**Saved entries**
++++++++++
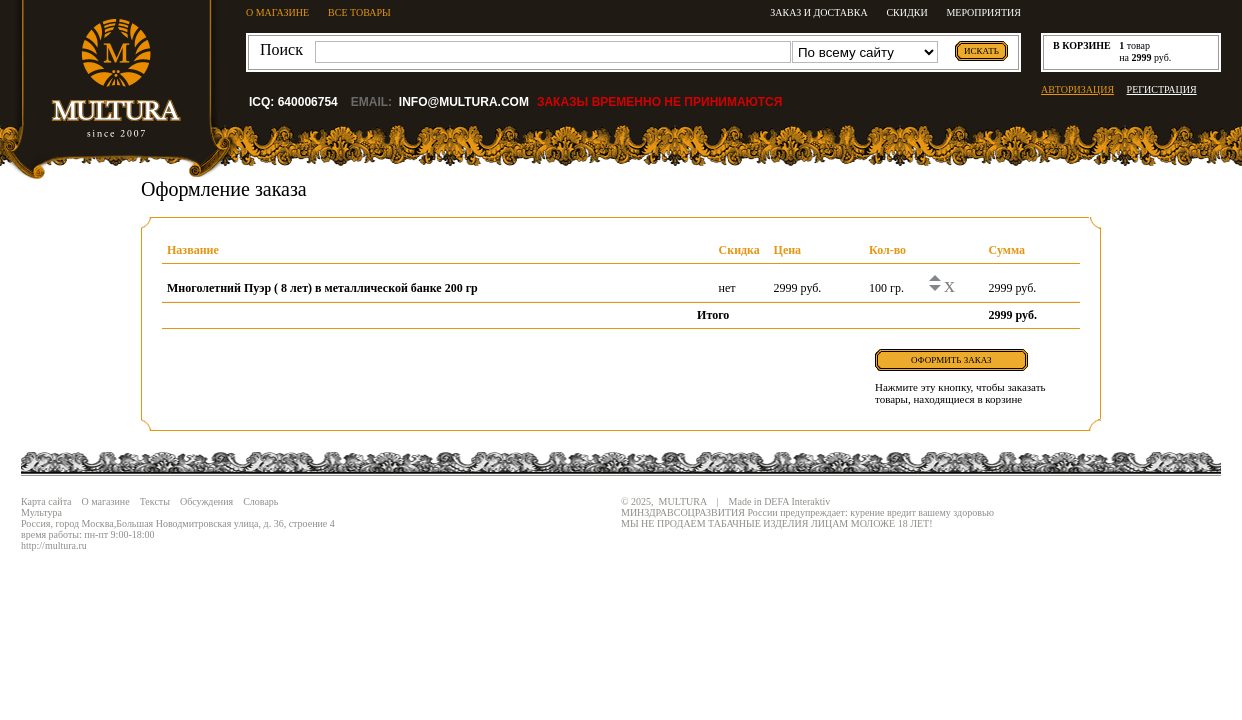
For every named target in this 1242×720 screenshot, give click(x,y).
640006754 (308, 102)
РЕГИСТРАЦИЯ (1162, 89)
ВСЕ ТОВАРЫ (359, 12)
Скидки (906, 12)
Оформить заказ (951, 360)
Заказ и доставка (818, 12)
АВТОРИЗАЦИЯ (1077, 89)
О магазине (106, 501)
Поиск (281, 49)
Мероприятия (983, 12)
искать (981, 51)
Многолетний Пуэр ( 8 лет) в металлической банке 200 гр (322, 288)
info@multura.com (464, 102)
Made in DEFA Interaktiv (780, 501)
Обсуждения (206, 501)
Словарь (260, 501)
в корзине (1082, 45)
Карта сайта (46, 501)
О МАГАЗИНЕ (277, 12)
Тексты (155, 501)
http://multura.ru (54, 545)
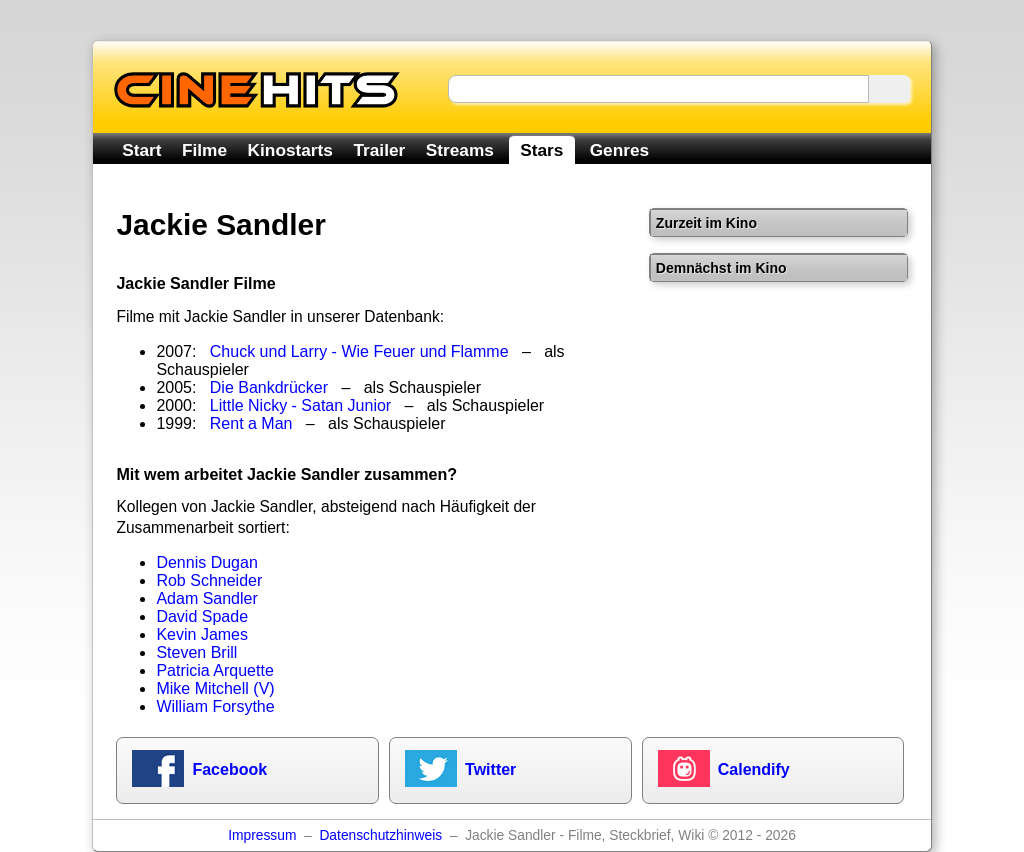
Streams (460, 150)
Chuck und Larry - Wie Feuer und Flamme (359, 351)
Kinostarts (290, 150)
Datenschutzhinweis (380, 835)
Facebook (229, 769)
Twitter (490, 769)
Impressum (262, 835)
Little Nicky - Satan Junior (300, 405)
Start (141, 150)
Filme (204, 150)
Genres (619, 150)
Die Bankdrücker (269, 387)
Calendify (754, 769)
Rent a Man (251, 423)
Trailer (379, 150)
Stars (541, 150)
++++++++++
**Problem details**
Retype each entry precisely. Skip images entirely.

**Solution**
For every named target in this 1242×720 screenshot, give click(x,y).
640006754 (308, 102)
РЕГИСТРАЦИЯ (1162, 89)
ВСЕ ТОВАРЫ (359, 12)
Скидки (906, 12)
Оформить заказ (951, 360)
Заказ и доставка (818, 12)
АВТОРИЗАЦИЯ (1077, 89)
О магазине (106, 501)
Поиск (281, 49)
Мероприятия (983, 12)
искать (981, 51)
Многолетний Пуэр ( 8 лет) в металлической банке 200 гр (322, 288)
info@multura.com (464, 102)
Made in DEFA Interaktiv (780, 501)
Обсуждения (206, 501)
Словарь (260, 501)
в корзине (1082, 45)
Карта сайта (46, 501)
О МАГАЗИНЕ (277, 12)
Тексты (155, 501)
http://multura.ru (54, 545)
Streams (460, 150)
Chuck und Larry - Wie Feuer und Flamme (359, 351)
Kinostarts (290, 150)
Datenschutzhinweis (380, 835)
Facebook (229, 769)
Twitter (490, 769)
Impressum (262, 835)
Little Nicky - Satan Junior (300, 405)
Start (141, 150)
Filme (204, 150)
Genres (619, 150)
Die Bankdrücker (269, 387)
Calendify (754, 769)
Rent a Man (251, 423)
Trailer (379, 150)
Stars (541, 150)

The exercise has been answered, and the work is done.